Dans le débat sur la charte, j’ai entendu plusieurs niaiseries. Cependant, il y a un commentaire qui mérite que j’y dédie un peu de mon attention: celui du statut charitable des organisations religieuses. Afin d’être cohérent dans son ensemble, plusieurs individus ont proposé que la charte soit élargie pour enchâsser plus clairement la laïcité au Québec. Une des propositions est celle d’abolir le statut charitable des organisations religieuses. En gros: l’Église paierait des taxes.
J’admet que je trouve cette proposition problématique et nocive. Il y a deux raisons pour ceci.
Premièrement, je ne crois pas que l’État est nécessairement le meilleur véhicule de sociabilité et de communauté de l’être humain. En fait, plusieurs études démontrent que plus l’État est actif dans dans la vie sociale, plus il a tendance à créer un effet d’éviction sur l’engagement communautaire (cette étude est particulièrement intéressante tout comme celle-ci et celle-ci). La relation n’est cependant pas une relation de 1-pour-1 : un dollar de plus à l’État ne diminue pas la charité privée d’un dollar. À des faibles niveaux d’intervention (ou à des niveaux efficaces d’intervention), l’effet de la taille de l’État sur l’engagement communautaire, la charité et toutes les formes de capital social, est minime. Cependant, lorsqu’un certain point est passé, l’effet est exponentiel et plus destructif.
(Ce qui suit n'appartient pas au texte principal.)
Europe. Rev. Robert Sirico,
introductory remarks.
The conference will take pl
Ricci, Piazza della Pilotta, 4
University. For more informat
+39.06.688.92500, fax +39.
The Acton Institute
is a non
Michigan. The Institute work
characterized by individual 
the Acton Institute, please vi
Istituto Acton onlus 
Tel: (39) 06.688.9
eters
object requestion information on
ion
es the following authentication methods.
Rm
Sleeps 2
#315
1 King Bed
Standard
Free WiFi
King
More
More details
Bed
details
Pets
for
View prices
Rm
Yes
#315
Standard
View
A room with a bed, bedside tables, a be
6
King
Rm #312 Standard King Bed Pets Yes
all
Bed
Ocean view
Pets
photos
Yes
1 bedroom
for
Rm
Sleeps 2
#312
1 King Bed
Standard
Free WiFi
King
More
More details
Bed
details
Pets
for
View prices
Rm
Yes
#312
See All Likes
Considérant que le Québec possède un des gouvernement les plus imposants au Canada, l’élimination du statut charitable des organisations religieuses détruirait une importante portion du capital social et de l’engagement social que l’on voit au Québec. Au final, cette proposition serait plus nocive pour la communauté que les bénéfices de la cohérence de la charte.
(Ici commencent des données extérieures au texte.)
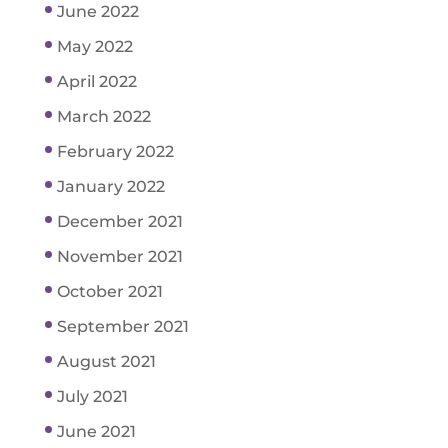
June 2022
May 2022
April 2022
March 2022
February 2022
January 2022
December 2021
November 2021
October 2021
September 2021
August 2021
July 2021
June 2021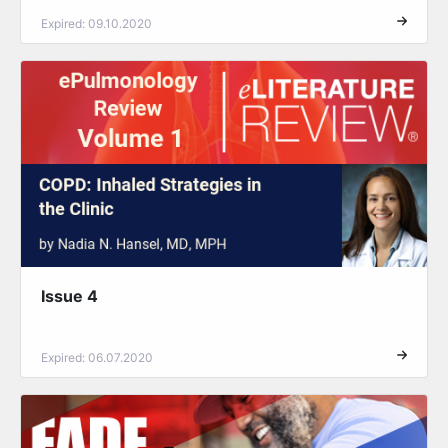
Expired: 09.10.2020
Issue 4
Expired: 06.07.2020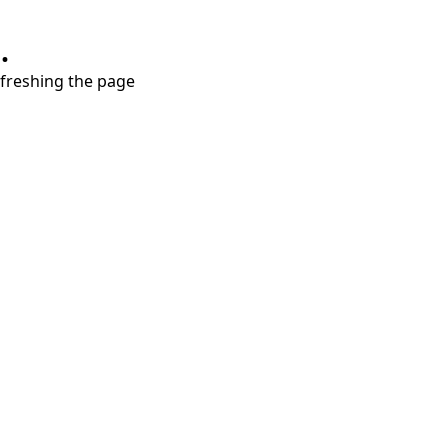
.
refreshing the page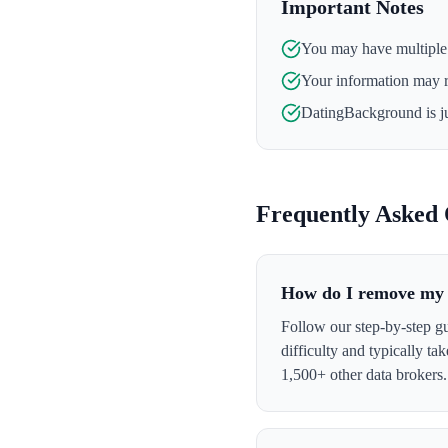
Important Notes
You may have multiple l
Your information may 
DatingBackground
is j
Frequently Asked 
How do I remove my 
Follow our step-by-step g
difficulty and typically t
1,500+ other data brokers.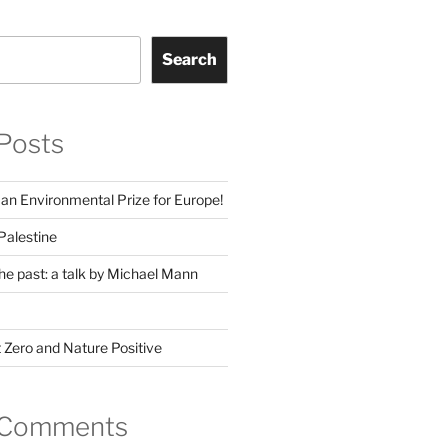
Search
Posts
man Environmental Prize for Europe!
Palestine
he past: a talk by Michael Mann
 Zero and Nature Positive
 Comments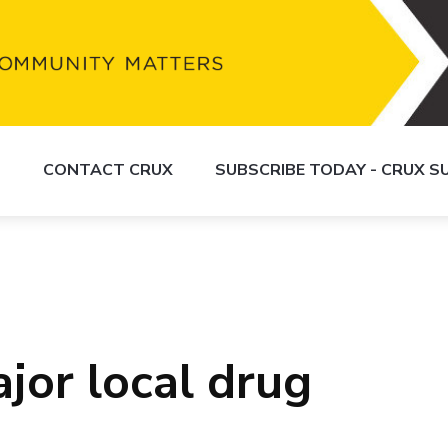
S
CONTACT CRUX
SUBSCRIBE TODAY - CRUX 
ajor local drug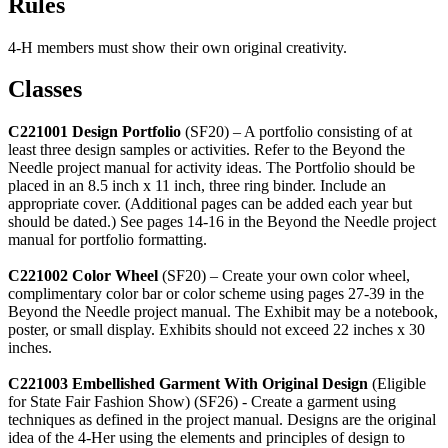
Rules
4‑H members must show their own original creativity.
Classes
C221001 Design Portfolio
(SF20) – A portfolio consisting of at
least three design samples or activities. Refer to the Beyond the
Needle project manual for activity ideas. The Portfolio should be
placed in an 8.5 inch x 11 inch, three ring binder. Include an
appropriate cover. (Additional pages can be added each year but
should be dated.) See pages 14-16 in the Beyond the Needle project
manual for portfolio formatting.
C221002 Color Wheel
(SF20) – Create your own color wheel,
complimentary color bar or color scheme using pages 27-39 in the
Beyond the Needle project manual. The Exhibit may be a notebook,
poster, or small display. Exhibits should not exceed 22 inches x 30
inches.
C221003 Embellished Garment With Original Design
(Eligible
for State Fair Fashion Show) (SF26) - Create a garment using
techniques as defined in the project manual. Designs are the original
idea of the 4‑Her using the elements and principles of design to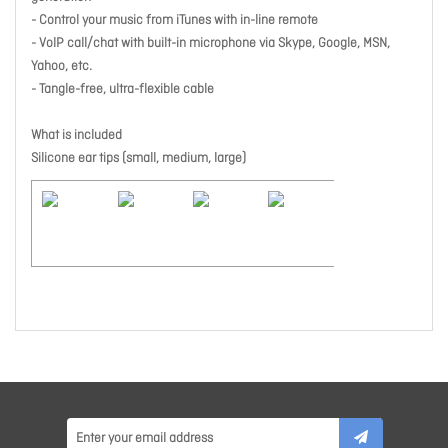
- Control your music from iTunes with in-line remote
- VolP call/chat with built-in microphone via Skype, Google, MSN,
Yahoo, etc.
- Tangle-free, ultra-flexible cable
What is included
Silicone ear tips (small, medium, large)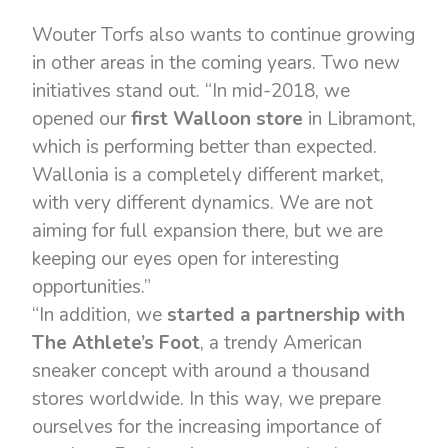
Wouter Torfs also wants to continue growing
in other areas in the coming years. Two new
initiatives stand out. “In mid-2018, we
opened our
first Walloon store
in Libramont,
which is performing better than expected.
Wallonia is a completely different market,
with very different dynamics. We are not
aiming for full expansion there, but we are
keeping our eyes open for interesting
opportunities.”
“In addition, we
started a partnership with
The Athlete’s Foot
, a trendy American
sneaker concept with around a thousand
stores worldwide. In this way, we prepare
ourselves for the increasing importance of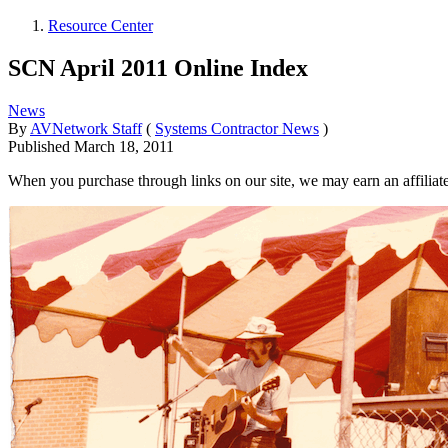
Resource Center
SCN April 2011 Online Index
News
By
AVNetwork Staff
(
Systems Contractor News
)
Published
March 18, 2011
When you purchase through links on our site, we may earn an affilia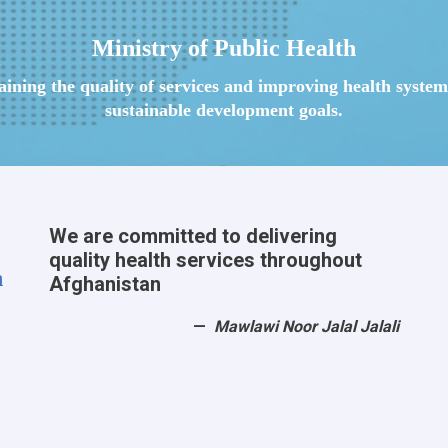
Ministry of Public Health
taining the quality of services and improving health syst
sustainable development goals.
We are committed to delivering
quality health services throughout
h
Afghanistan
Mawlawi Noor Jalal Jalali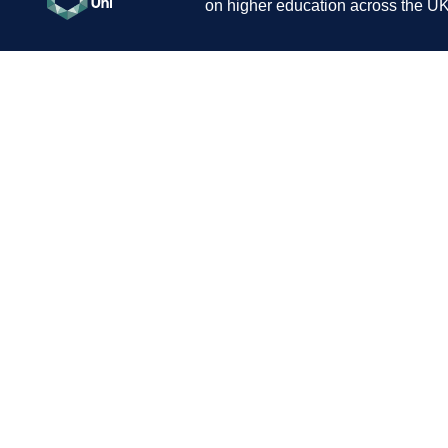
on higher education across the UK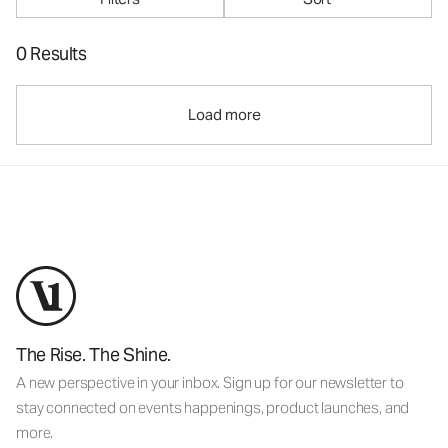
0 Results
Load more
The Rise. The Shine.
A new perspective in your inbox. Sign up for our newsletter to
stay connected on events happenings, product launches, and
more.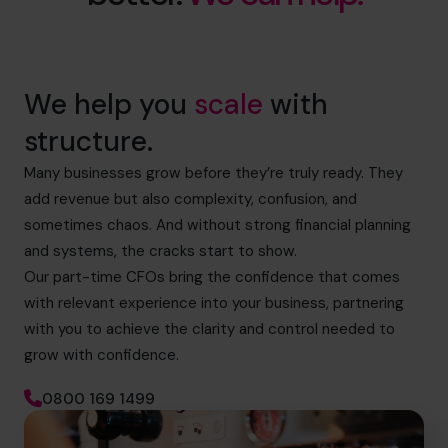
We help you
scale
with
structure.
Many businesses grow before they’re truly ready. They
add revenue but also complexity, confusion, and
sometimes chaos. And without strong financial planning
and systems, the cracks start to show.
Our part-time CFOs bring the confidence that comes
with relevant experience into your business, partnering
with you to achieve the clarity and control needed to
grow with confidence.
0800 169 1499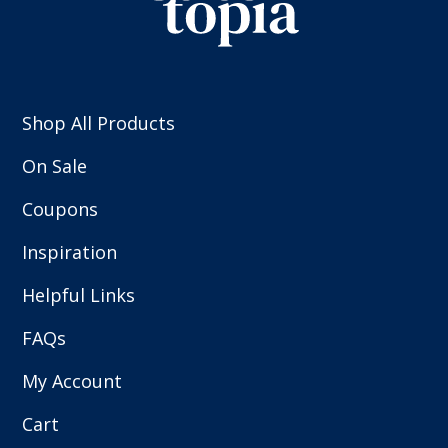
Shop All Products
On Sale
Coupons
Inspiration
Helpful Links
FAQs
My Account
Cart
Deuxièmement, l’engagement social a tendance à forcer une réduction des dépenses gouvernementales. Dans un article du Quartely Journal of Political Science, Kenneth Scheve et David Stasavage démontrent que la solidarité sociale et l’engagement religieux sont des méthodes alternatives permettant à l’individu de s’adapter aux chocs adverses de la vie. Il en est ainsi parce que les Églises produisent un capital social important en permettant aux gens de faire parti d’un réseau d’information qui permet de rebondir rapidement. C’est pourquoi là ou les organisations religieuses sont fortes, la demande de services étatiques est plus faible. En rendant la vie plus difficile aux institutions qui produisent du capital social, on risque de créer une augmentation de la demande de services publics. Toujours considérant le niveau élevé de taxation et de dépenses du Québec, il est difficile de souhaiter une telle chose.
Normalement, je serai favorable à une telle mesure (considérant mon intérêt dans l’économique des religions). Cependant, ce préjugé favorable dépend largement de la taille et de l’importance du secteur public dans la vie sociale.